Un monde presque parfait
« L’amour de la mère pour le nourrisson qu’elle allaite (…) est de la nature d’un rapport amoureux pleinement satisfaisant (…) Le père sent que l’enfant, particulièrement le jeune fils, est devenu son rival. » (7)
Que la première tétée ait lieu avant ou après le bain donné par le père, c’est à nouveau un moment d’intimité entre la mère et l’enfant. Le père se sent très fier d’un enfant déjà capable de donner autant de la voix, de fixer le regard de sa mère, de téter à peine sorti de son ventre… Il trouve la scène merveilleuse, ce mot revient et traduit l’ambivalence dont l’homme est saisi. Il n’est pas rare qu’il témoigne de son sentiment d’exclusion, lors des moments où son regard embrasse mère et enfant dans un tel état d’abandon l’un à l’autre. Interdit, il reste parfois à l’écart et silencieux. Que ravivent de telles images ?

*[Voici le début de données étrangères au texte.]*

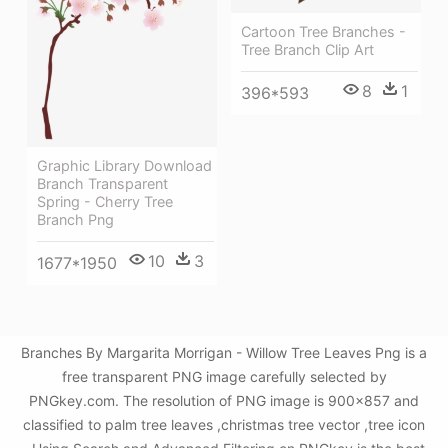
Cartoon Tree Branches -
Tree Branch Clip Art
8
1
396*593
Graphic Library Download
Branch Transparent
Spring - Cherry Tree
Branch Png
10
3
1677*1950
Branches By Margarita Morrigan - Willow Tree Leaves Png is a
free transparent PNG image carefully selected by
PNGkey.com. The resolution of PNG image is 900x857 and
classified to palm tree leaves ,christmas tree vector ,tree icon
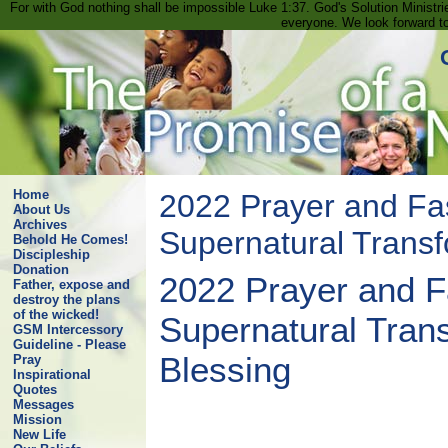
For with God nothing shall be impossible Luke 1:37. God's Solution Minist
everyone. We look forward t
Home
2022 Prayer and Fas
About Us
Archives
Supernatural Transf
Behold He Comes!
Discipleship
Donation
2022 Prayer and Fa
Father, expose and
destroy the plans
of the wicked!
Supernatural Tran
GSM Intercessory
Guideline - Please
Blessing
Pray
Inspirational
Quotes
Messages
Mission
New Life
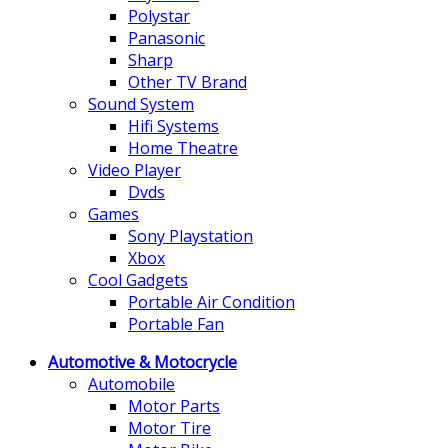
Polystar
Panasonic
Sharp
Other TV Brand
Sound System
Hifi Systems
Home Theatre
Video Player
Dvds
Games
Sony Playstation
Xbox
Cool Gadgets
Portable Air Condition
Portable Fan
Automotive & Motocrycle
Automobile
Motor Parts
Motor Tire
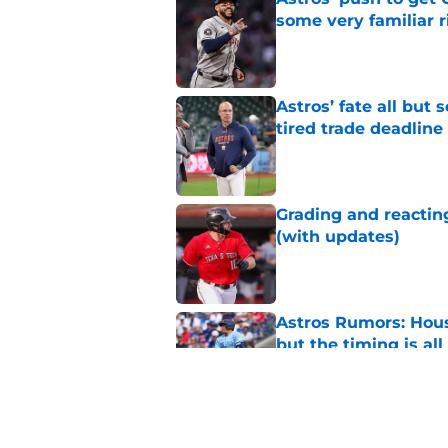
some very familiar r
Published by on Invalid Dat
Astros’ fate all but
tired trade deadline
Published by on Invalid Dat
Grading and reacting
(with updates)
Published by on Invalid Dat
Astros Rumors: Hous
but the timing is al
Published by on Invalid Dat
Astros cannot afford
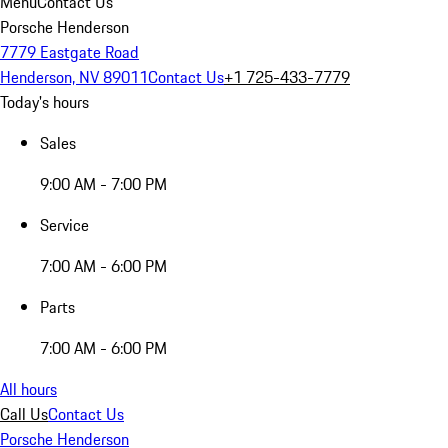
Menu
Contact Us
Porsche Henderson
7779 Eastgate Road
Henderson, NV 89011
Contact Us
+1 725-433-7779
Today's hours
Sales
9:00 AM - 7:00 PM
Service
7:00 AM - 6:00 PM
Parts
7:00 AM - 6:00 PM
All hours
Call Us
Contact Us
Porsche Henderson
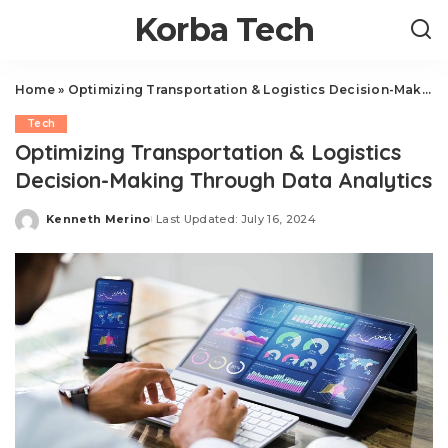
Korba Tech
Home
»
Optimizing Transportation & Logistics Decision-Making Through Data Analytics
Tech
Optimizing Transportation & Logistics
Decision-Making Through Data Analytics
Kenneth Merino
Last Updated: July 16, 2024
Posted
by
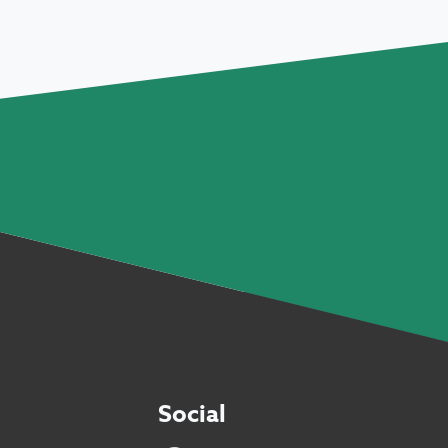
Social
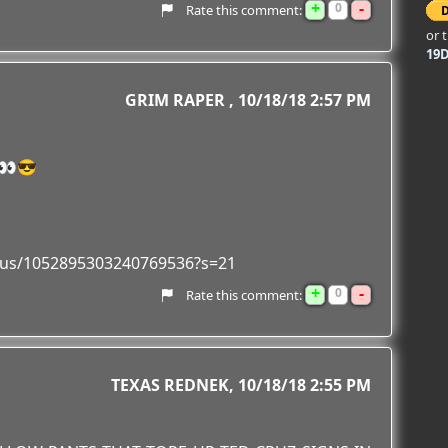
+
-
0
Rate this comment:
or 
19
GRIM RAPER
10/18/18 2:57 PM
👀😎
tatus/1052895303240769536?s=21
+
-
0
Rate this comment:
TEXAS REDNEK
10/18/18 2:55 PM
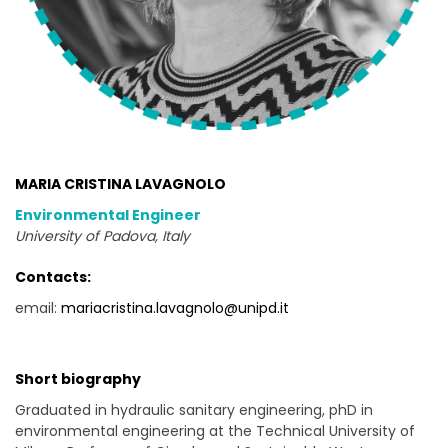
MARIA CRISTINA LAVAGNOLO
Environmental Engineer
University of Padova, Italy
Contacts:
email:
mariacristina.lavagnolo@unipd.it
Short biography
Graduated in hydraulic sanitary engineering, phD in
environmental engineering at the Technical University of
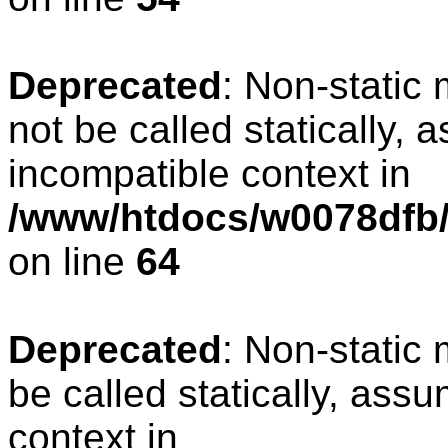
Deprecated
: Non-static
not be called statically, 
incompatible context in
/www/htdocs/w0078dfb/
on line
64
Deprecated
: Non-static
be called statically, ass
context in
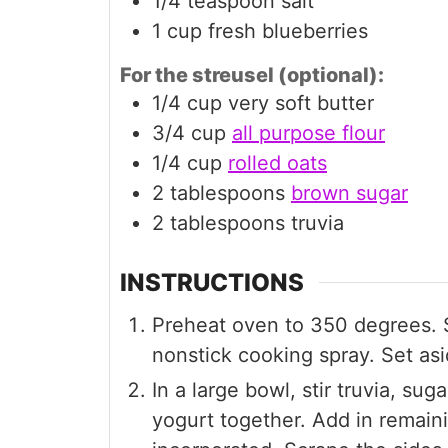
1/4
teaspoon
salt
1
cup
fresh blueberries
For the streusel (optional):
1/4
cup
very soft butter
3/4
cup
all purpose flour
1/4
cup
rolled oats
2
tablespoons
brown sugar
2
tablespoons
truvia
INSTRUCTIONS
Preheat oven to 350 degrees. S
nonstick cooking spray. Set asi
In a large bowl, stir truvia, sug
yogurt together. Add in remainin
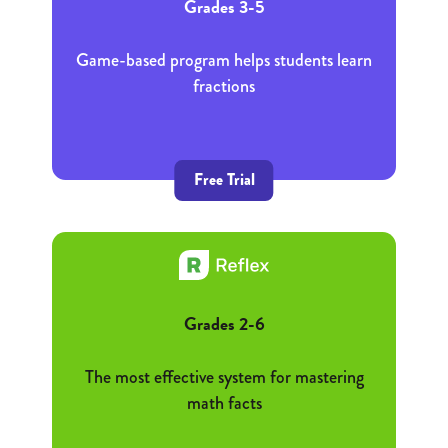
Grades 3-5
Game-based program helps students learn
fractions
Free Trial
Grades 2-6
The most effective system for mastering
math facts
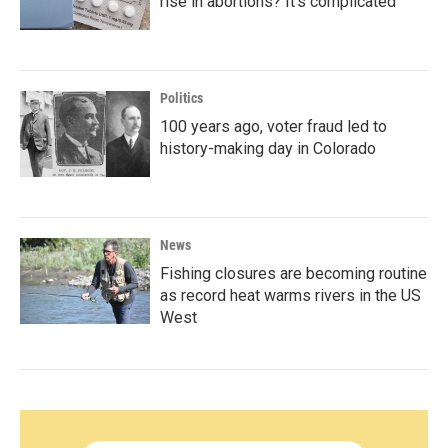
rise in abortions? It's complicated
Politics
100 years ago, voter fraud led to
history-making day in Colorado
News
Fishing closures are becoming routine
as record heat warms rivers in the US
West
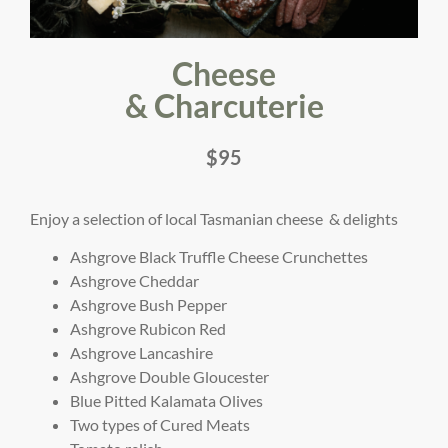
Cheese
& Charcuterie
$95
Enjoy a selection of local Tasmanian cheese & delights
Ashgrove Black Truffle Cheese Crunchettes
Ashgrove Cheddar
Ashgrove Bush Pepper
Ashgrove Rubicon Red
Ashgrove Lancashire
Ashgrove Double Gloucester
Blue Pitted Kalamata Olives
Two types of Cured Meats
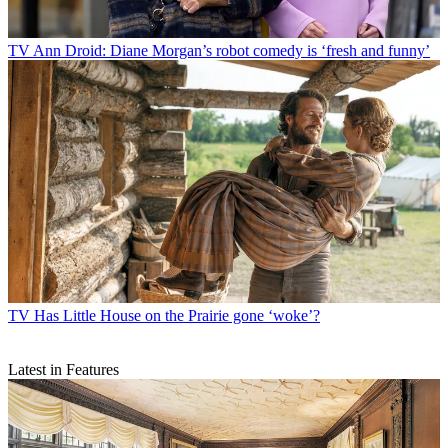
TV
Ann Droid: Diane Morgan’s robot comedy is ‘fresh and funny’
TV
Has Little House on the Prairie gone ‘woke’?
Latest in Features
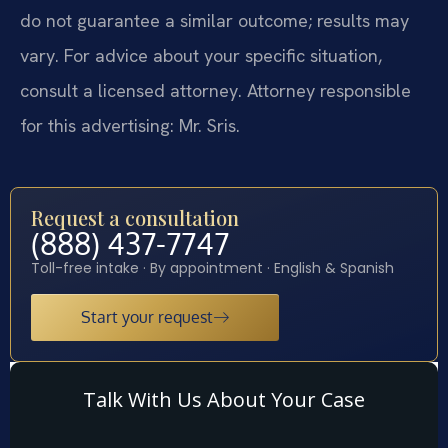
do not guarantee a similar outcome; results may
vary. For advice about your specific situation,
consult a licensed attorney. Attorney responsible
for this advertising: Mr. Sris.
Request a consultation
(888) 437-7747
Toll-free intake · By appointment · English & Spanish
Start your request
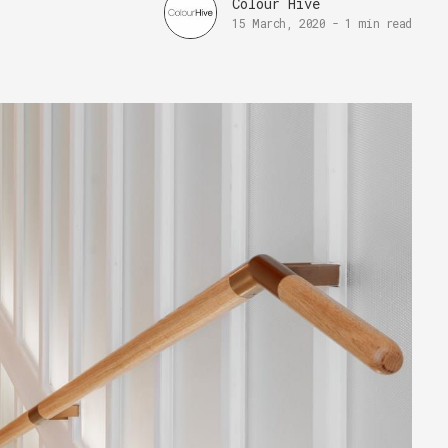
Colour Hive
15 March, 2020
-
1 min read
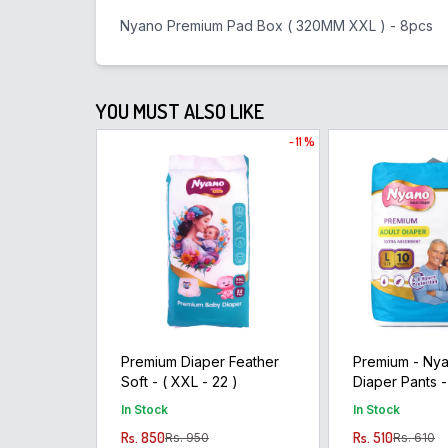
Nyano Premium Pad Box ( 320MM XXL ) - 8pcs
YOU MUST ALSO LIKE
- 11 %
Premium Diaper Feather
Premium - Nya
Soft - ( XXL - 22 )
Diaper Pants -
10pants )
In Stock
In Stock
Rs. 850
Rs. 510
Rs. 950
Rs. 610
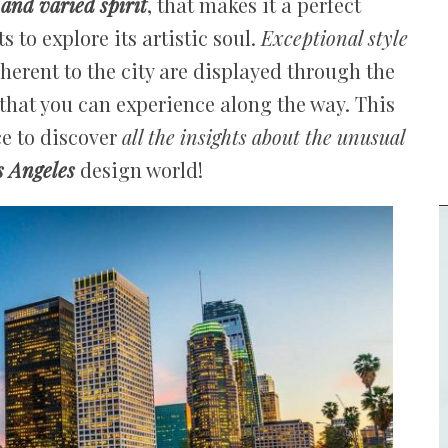
 and varied spirit
, that makes it a perfect
 to explore its artistic soul.
Exceptional style
nherent to the city are displayed through the
at you can experience along the way. This
ce to discover
all the insights about the unusual
s Angeles
design world!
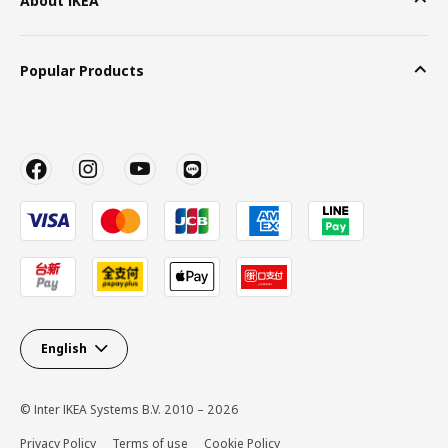
About IKEA
Popular Products
English
© Inter IKEA Systems B.V. 2010 – 2026
Privacy Policy
Terms of use
Cookie Policy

Quand je me représente la scène qu’ils décrivent, c’est aussi Joseph, l’enfant dans le grenier (8) que j’entends : « … Cette image où les deux sont perdus l’un dans l’autre. C’est la plus belle scène au monde… » L’analyste auquel l’auteur devenu adulte s’adresse a entendu la nostalgie attachée à ces paroles. Et plus loin dans l’écriture de son ouvrage, advient l’enfant dans l’adulte. Désespoir et violence ont retrouvé droit de cité. « Il se produit aussitôt une déchirure radicale chez l’enfant laissé pour compte (…) il réalise soudain qu’il n’existe plus pour elle. Incapable de tolérer cette perte, seul le retour à l’état antérieur pourrait le calmer ; se souder à sa mère, se fusionner avec elle (…) Il voit que tout son désir (à elle) se déverse dans le corps du nouveau venu. Alors le cri est lancé (…) c’est le cri de l’assassin. »
Lorsque Roland Gori définit les deux conceptions de la haine (9) qui émerge dans l’œuvre freudienne, il reprend les mots de saint Augustin cité par Lacan : « Il ne parlait pas encore, et déjà il contemplait, tout pâle et d’un regard empoisonné, son frère de lait. » L’idée de l’empoisonnement revient fréquemment dans les textes de Freud (10), et notamment quand il évoque le sevrage de l’enfant et la naissance d’un puîné.